**** GIVEN INFORMATION ****

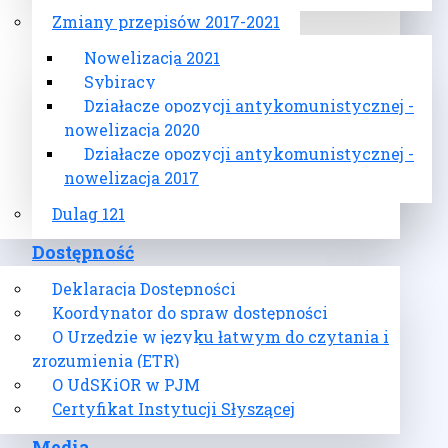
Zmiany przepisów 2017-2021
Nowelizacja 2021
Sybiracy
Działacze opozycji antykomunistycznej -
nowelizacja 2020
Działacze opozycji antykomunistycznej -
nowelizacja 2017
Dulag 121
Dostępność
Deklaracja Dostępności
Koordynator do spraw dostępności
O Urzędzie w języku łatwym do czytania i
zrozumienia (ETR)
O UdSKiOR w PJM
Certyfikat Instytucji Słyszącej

****
**** GIVEN INFORMATION ****

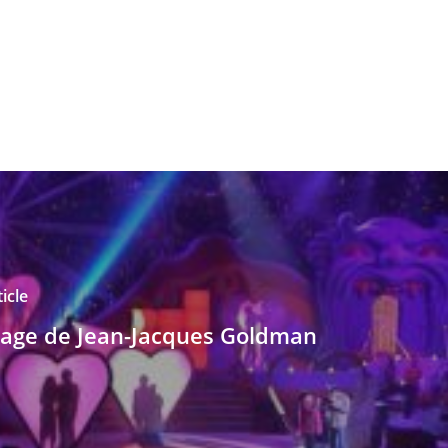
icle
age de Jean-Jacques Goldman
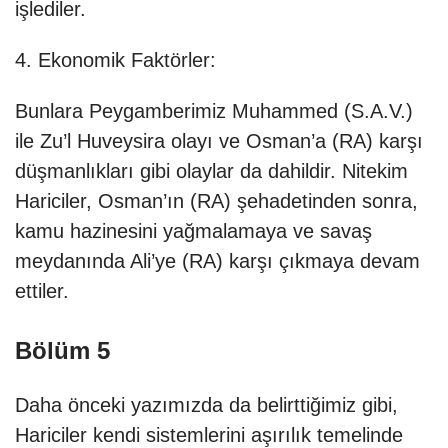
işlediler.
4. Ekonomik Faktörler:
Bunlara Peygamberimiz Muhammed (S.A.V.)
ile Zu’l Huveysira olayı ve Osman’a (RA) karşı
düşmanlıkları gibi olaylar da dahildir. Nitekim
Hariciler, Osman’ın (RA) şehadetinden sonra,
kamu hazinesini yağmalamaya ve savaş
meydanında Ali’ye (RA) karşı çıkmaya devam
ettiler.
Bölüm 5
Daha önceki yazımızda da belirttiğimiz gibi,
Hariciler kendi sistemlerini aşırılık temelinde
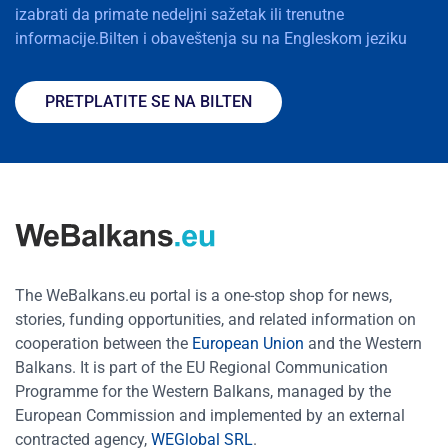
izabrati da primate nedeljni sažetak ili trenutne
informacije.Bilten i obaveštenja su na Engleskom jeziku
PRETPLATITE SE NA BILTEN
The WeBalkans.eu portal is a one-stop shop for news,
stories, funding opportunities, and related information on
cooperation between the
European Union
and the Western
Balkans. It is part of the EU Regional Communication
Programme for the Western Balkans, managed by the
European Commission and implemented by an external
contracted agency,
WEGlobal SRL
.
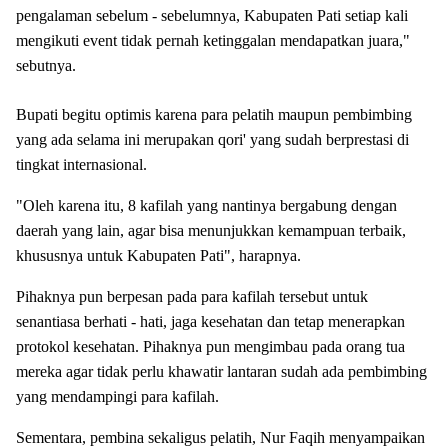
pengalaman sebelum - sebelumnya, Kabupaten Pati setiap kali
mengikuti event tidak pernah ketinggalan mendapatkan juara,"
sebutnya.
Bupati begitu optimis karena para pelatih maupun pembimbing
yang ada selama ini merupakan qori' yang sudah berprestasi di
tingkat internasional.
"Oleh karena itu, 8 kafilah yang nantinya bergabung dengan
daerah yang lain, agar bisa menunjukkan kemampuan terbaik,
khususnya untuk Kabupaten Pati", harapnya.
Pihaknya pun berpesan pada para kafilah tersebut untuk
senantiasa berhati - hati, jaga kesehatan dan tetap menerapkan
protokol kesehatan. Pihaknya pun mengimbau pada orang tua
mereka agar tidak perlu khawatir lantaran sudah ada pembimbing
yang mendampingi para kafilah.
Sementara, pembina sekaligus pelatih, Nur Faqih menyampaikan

****

### TASK ITEM
Check each line of the records above for "Hariciler", and copy those that have it.

### RESPONSE TO THE EXERCISE
Hariciler, Osman’ın (RA) şehadetinden sonra,
Hariciler kendi sistemlerini aşırılık temelinde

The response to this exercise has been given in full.